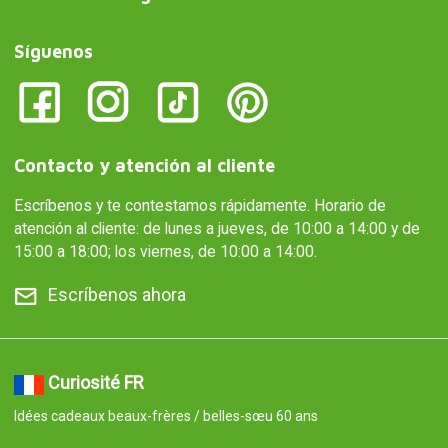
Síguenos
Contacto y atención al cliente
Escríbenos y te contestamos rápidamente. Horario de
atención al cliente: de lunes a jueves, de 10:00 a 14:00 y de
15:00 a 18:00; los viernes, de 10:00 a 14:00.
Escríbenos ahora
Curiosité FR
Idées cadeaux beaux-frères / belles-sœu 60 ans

◆ ◆ ◆

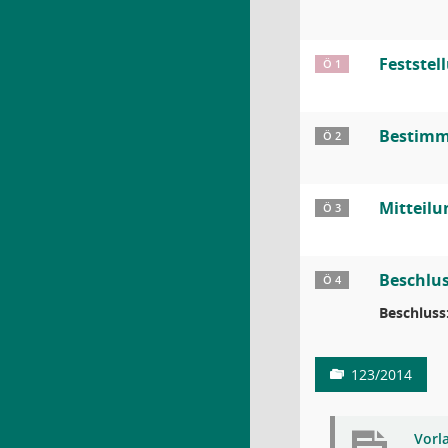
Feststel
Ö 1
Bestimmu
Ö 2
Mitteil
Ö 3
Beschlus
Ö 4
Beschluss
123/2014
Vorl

◆ ◆ ◆

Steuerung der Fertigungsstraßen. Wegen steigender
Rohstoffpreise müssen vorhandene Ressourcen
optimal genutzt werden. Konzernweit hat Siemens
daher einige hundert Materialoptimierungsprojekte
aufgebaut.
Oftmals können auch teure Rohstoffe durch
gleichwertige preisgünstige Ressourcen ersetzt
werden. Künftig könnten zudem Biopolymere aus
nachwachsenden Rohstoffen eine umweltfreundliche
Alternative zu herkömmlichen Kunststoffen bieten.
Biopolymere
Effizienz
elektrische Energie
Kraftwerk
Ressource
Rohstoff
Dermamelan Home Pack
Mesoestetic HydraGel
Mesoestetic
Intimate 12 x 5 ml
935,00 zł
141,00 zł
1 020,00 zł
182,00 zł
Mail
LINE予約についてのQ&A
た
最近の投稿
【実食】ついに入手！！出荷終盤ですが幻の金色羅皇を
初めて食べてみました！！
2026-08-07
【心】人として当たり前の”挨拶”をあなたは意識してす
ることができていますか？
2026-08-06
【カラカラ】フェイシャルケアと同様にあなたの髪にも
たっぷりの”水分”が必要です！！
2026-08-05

◆ ◆ ◆

The problem: For the entries, state the number of lines that include the string "Escríbenos". Add no other words.

Solution below: 2